Caso Mariana Bridi  perigos da infecção urinária

Mariana Bridi / divulgação

Segundo a Associação Americana de Urologia, metade da população feminina sofre, pelo menos uma vez na vida, de infecção urinária. A notícia da morte da modelo Mariana Bridi Costa, de 20 anos, devido à evolução brutal de uma infecção desse tipo, chocou o país - e o mundo. O caso foi noticiado internacionalmente, lembrando principalmente a raridade do fato.

Os sintomas, que quase todo mundo conhece, são dores ao urinar, falta de controle da urina, febre, dor lombar e calafrios. Nas adolescentes, a causa principal se deve ao uso de calças muito apertadas ou até a demora de ir ao banheiro. Essa desculpa também é dada pelas adultas e pode esconder o perigo de uma infecção. Médicos indicam que manter a higiene é o primeiro passo para se evitar a doença que Mariana teve.

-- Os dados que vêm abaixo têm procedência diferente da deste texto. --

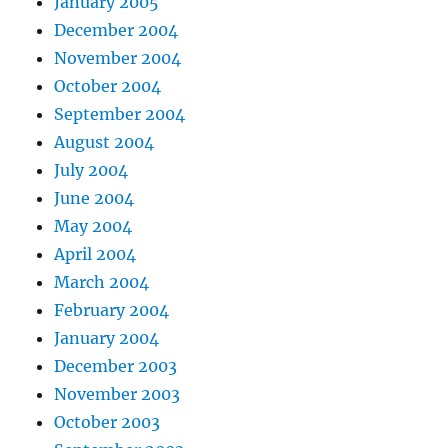
January 2005
December 2004
November 2004
October 2004
September 2004
August 2004
July 2004
June 2004
May 2004
April 2004
March 2004
February 2004
January 2004
December 2003
November 2003
October 2003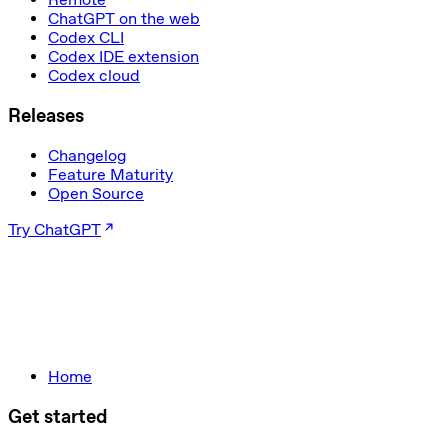
ChatGPT on the web
Codex CLI
Codex IDE extension
Codex cloud
Releases
Changelog
Feature Maturity
Open Source
Try ChatGPT
Home
Get started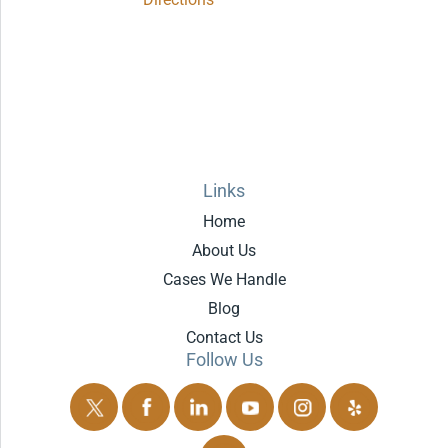
Links
Home
About Us
Cases We Handle
Blog
Contact Us
Follow Us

Na maioria dos casos, a infecção é provocada por uma bactéria facilmente identificada em um exame de urina e tratada com antibióticos. Mas então, o que aconteceu com Mariana?

Tudo depende do tempo do diagnóstico e do início da medicação. Segundo nota emitida pelo hospital Dório Silva, na Serra, Espírito Santo, a modelo já estava em estado grave quando foi internada. Mas o que intriga é que as bactérias identificadas no corpo da modelo (pseudomonas e estafilococos) não são comuns em infecções urinárias. Não se descarta, então, a possibilidade de infecção hospitalar.

No caso de Mariana, a situação ficou ainda mais complicada porque as bactérias entraram na corrente sanguínea, não dando chance para os antibióticos. Antes de morrer, a modelo ainda teve trombose, que levaram à falta de oxigenação nas extremidades do corpo. As mãos e os pés dela tiveram de ser amputados. Os médicos ainda retiraram parte do estomago e dos rins da jovem, que já muito fraca, não resistiu.

O que Mariana teve, em decorrência da infecção, é conhecida como "sepse". Ederlon Rezende, primeiro-secretário da Associação de Medicina Intensiva Brasileira, explica que a sepse é uma inflamação generalizada que se dá como resposta a uma agressão infecciosa no organismo. "Todos podemos ter infecções como a urinária, pneumonia ou uma simples infecção na garganta, por exemplo, que pode evoluir para sepse. Isso acontece porque o organismo reage para combater essa agressão", explica.

Ederlon ressalta ainda que esse cenário apresenta-se, normalmente, quando o paciente tem alguma alteração no sistema imunológico, que sofre de doenças imunossupressoras ou câncer, ou nos extremos da vida, em crianças com menos de um ano de idade ou idosos. "Porém, excepcionalmente, algumas pessoas, mesmo aos 20 anos, podem também apresentar o quadro por ter predisposição genética, um fator muito importante no surgimento desses casos".

Segundo ele, a apresentação de sepse com distúrbios de coagulação grave é incomum, atingindo de 2% a 5% dos pacientes com choque séptico, mas costuma ser das mais graves. "A mortalidade nessas condições chega a 80%".

Conforme dados do Instituto Latino Americano da Sepse, o choque séptico, conhecido como falência múltipla dos órgãos, é responsável por 25% da ocupação dos leitos no Brasil e é a principal causa de morte nas UTIs. Chega a 65% aqui, número bem maior que a média mundial, de 35%.

Mariana Bridi foi duas vezes finalista do concurso Miss Mundo Brasil. Ela deixa como exemplo a necessidade de atenção aos sinais do corpo. Em casos de sintomas de infecção de qualquer natureza, procure um médico, evite a automedicação e faça todos os exames para que o profissional da saúde decida qual é o melhor antibiótico.